Your objective: Look for the string "تشدد" in the data below, and copy each line that holds it.

Working data START

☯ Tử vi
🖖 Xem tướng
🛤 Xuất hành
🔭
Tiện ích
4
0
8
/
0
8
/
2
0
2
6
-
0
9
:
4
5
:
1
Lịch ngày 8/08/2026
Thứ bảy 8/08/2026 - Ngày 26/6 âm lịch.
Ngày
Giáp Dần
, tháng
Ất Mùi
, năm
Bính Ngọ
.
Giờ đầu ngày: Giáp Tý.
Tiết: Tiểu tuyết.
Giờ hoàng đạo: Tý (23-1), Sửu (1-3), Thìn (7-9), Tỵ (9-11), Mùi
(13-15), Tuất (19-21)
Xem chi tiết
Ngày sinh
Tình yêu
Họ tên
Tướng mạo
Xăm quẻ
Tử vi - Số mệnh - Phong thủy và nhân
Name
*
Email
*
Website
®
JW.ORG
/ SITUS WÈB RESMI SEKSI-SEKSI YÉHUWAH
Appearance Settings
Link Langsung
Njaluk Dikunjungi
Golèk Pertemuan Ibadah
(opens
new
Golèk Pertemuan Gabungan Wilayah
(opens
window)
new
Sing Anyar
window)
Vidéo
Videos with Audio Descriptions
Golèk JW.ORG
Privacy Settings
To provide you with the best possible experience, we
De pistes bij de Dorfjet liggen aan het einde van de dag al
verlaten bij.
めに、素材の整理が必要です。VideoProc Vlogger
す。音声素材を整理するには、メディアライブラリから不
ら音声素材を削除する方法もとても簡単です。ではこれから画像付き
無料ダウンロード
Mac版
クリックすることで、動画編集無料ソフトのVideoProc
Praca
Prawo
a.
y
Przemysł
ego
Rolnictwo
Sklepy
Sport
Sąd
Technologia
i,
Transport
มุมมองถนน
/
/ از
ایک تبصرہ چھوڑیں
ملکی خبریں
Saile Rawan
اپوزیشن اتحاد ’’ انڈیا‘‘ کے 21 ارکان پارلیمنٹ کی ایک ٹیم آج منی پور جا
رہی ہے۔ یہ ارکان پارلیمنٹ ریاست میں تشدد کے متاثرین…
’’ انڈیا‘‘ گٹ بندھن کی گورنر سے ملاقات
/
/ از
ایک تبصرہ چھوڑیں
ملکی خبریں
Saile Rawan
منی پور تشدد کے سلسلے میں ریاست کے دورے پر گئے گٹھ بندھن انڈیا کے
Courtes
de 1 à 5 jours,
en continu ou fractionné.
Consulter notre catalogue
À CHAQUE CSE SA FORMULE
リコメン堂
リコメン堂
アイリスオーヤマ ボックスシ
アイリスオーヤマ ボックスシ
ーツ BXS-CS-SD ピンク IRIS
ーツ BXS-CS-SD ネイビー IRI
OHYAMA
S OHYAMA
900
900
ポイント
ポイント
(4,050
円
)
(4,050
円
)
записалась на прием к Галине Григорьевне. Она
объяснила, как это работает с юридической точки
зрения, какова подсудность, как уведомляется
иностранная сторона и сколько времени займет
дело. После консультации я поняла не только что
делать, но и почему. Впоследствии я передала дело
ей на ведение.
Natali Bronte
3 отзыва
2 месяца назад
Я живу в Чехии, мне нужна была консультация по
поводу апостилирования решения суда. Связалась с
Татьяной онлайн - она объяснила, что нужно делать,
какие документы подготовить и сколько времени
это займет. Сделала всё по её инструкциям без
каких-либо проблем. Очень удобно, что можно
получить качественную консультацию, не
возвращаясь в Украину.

Working data END

Solution to this task:
رہی ہے۔ یہ ارکان پارلیمنٹ ریاست میں تشدد کے متاثرین…
منی پور تشدد کے سلسلے میں ریاست کے دورے پر گئے گٹھ بندھن انڈیا کے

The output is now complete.